[Entries taken from a collection]
────────────────

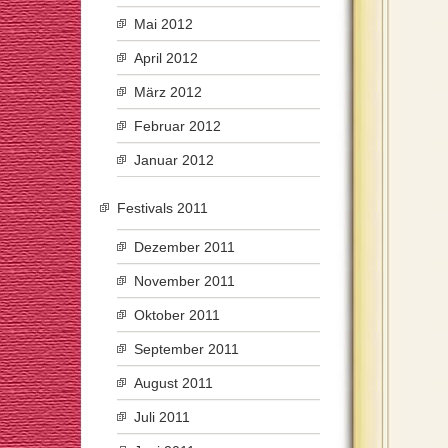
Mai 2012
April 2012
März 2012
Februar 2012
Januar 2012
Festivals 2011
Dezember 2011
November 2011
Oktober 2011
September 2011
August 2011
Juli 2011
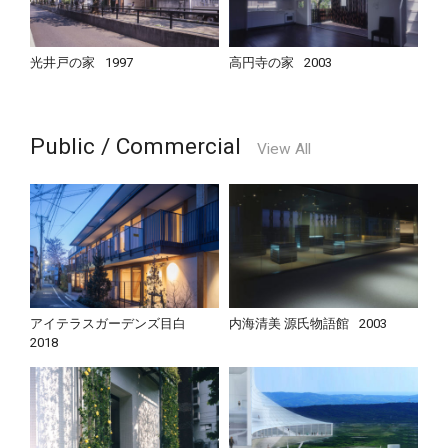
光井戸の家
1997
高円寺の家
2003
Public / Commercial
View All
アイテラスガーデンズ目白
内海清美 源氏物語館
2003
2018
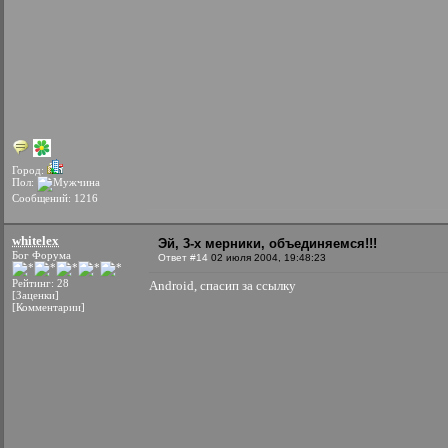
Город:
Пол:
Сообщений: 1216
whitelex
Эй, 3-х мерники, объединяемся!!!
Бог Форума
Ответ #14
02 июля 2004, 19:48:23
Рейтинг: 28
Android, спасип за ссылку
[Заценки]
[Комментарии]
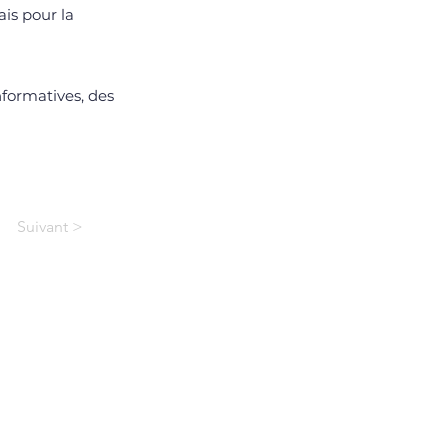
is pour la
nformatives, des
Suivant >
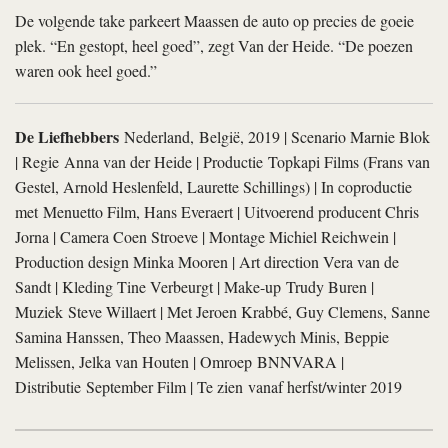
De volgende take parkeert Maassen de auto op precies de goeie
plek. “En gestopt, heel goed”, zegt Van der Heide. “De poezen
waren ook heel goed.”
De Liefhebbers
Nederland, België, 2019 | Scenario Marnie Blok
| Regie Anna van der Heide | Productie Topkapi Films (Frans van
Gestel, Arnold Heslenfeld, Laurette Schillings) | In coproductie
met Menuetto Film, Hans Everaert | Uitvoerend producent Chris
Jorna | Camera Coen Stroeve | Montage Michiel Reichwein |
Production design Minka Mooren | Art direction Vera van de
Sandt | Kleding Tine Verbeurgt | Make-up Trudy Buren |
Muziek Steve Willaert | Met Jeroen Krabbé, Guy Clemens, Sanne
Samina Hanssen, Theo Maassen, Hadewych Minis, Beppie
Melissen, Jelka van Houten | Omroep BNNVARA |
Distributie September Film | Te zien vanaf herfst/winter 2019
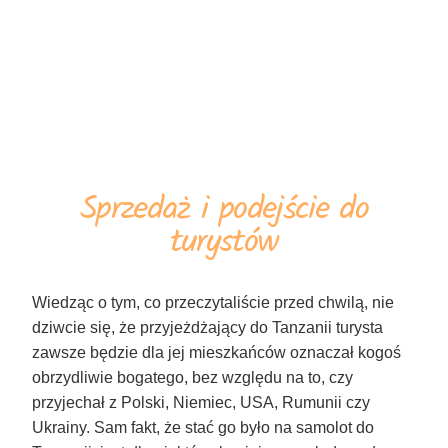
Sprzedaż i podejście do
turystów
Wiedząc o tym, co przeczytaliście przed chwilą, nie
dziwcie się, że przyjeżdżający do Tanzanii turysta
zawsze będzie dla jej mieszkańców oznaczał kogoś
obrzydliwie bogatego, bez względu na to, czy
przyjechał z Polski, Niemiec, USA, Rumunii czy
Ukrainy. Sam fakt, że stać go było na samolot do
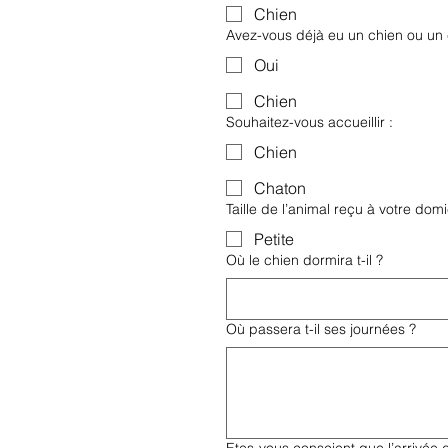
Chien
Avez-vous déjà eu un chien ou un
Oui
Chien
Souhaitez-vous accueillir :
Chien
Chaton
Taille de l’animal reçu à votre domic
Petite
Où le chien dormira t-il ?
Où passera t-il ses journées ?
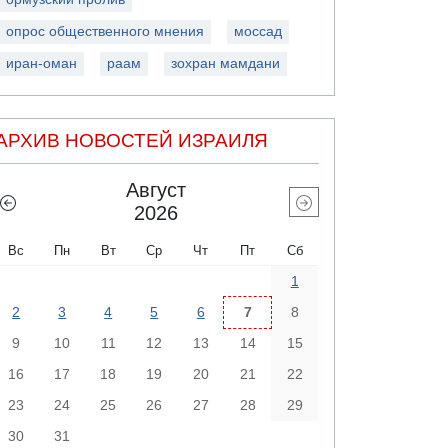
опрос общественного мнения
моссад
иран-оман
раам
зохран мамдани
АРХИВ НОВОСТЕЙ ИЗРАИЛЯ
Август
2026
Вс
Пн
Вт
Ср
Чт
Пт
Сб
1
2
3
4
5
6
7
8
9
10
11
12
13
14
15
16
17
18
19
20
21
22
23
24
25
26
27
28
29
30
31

────────────────

(Task goal):
Take the lines above starting at the one containing "September 2011" and ending at the one containing "waren ook heel", and print them again exactly, without pictures.

(Response to this exercise):
September 2011
August 2011
Juli 2011
光井戸の家
1997
高円寺の家
2003
Public / Commercial
View All
アイテラスガーデンズ目白
内海清美 源氏物語館
2003
2018
Город:
Пол:
Сообщений: 1216
whitelex
Эй, 3-х мерники, объединяемся!!!
Бог Форума
Ответ #14
02 июля 2004, 19:48:23
Рейтинг: 28
Android, спасип за ссылку
[Заценки]
[Комментарии]
is pour la
nformatives, des
Suivant >
De volgende take parkeert Maassen de auto op precies de goeie
plek. “En gestopt, heel goed”, zegt Van der Heide. “De poezen
waren ook heel goed.”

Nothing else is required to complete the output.